Checking symptoms online is the newest craze to be adopted by increasingly savvy health consumers. Simply punch in your symptoms, wait a few moments—and presto! You will be offered a diagnosis free of charge, without having to make the trek to the doctor’s office.
But how accurate is a diagnosis downloaded by a computer? Recent surveys suggest that online symptom checkers can be remarkably accurate. One such symptom-checker suggested a correct diagnosis in 48 out of 50 health cases. That’s pretty impressive.
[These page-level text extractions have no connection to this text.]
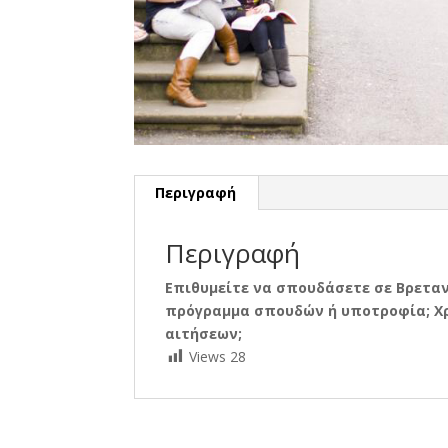
Περιγραφή
Περιγραφή
Επιθυμείτε να σπουδάσετε σε Βρεταν
πρόγραμμα σπουδών ή υποτροφία; Χρ
αιτήσεων;
Views
28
Online symptom checkers can help patients research their own health issues. This can be particularly useful for those who want to visit their doctor armed with suggestions about what might be wrong. It’s no secret that doctors have busy schedules and are often pressed for time. Everyone has experienced going through the long process of deciding to make an appointment, booking time off to attend the appointment, arranging transportation, waiting at the doctor’s office, and then finally entering the room and finding they have nothing coherent to say about what’s been bothering them.
Online symptom-checkers can help organize your thoughts around probable causes for your symptoms which your doctor can then analyze using his or her professional training and knowledge in medicine.
Of course, this sort of approach can also backfire. Some might be tempted to bring a diagnosis to the doctor’s office, convinced they have the illness they were matched to online. It can take quite a bit of convincing to reorient a patient towards a different reason for their ill health.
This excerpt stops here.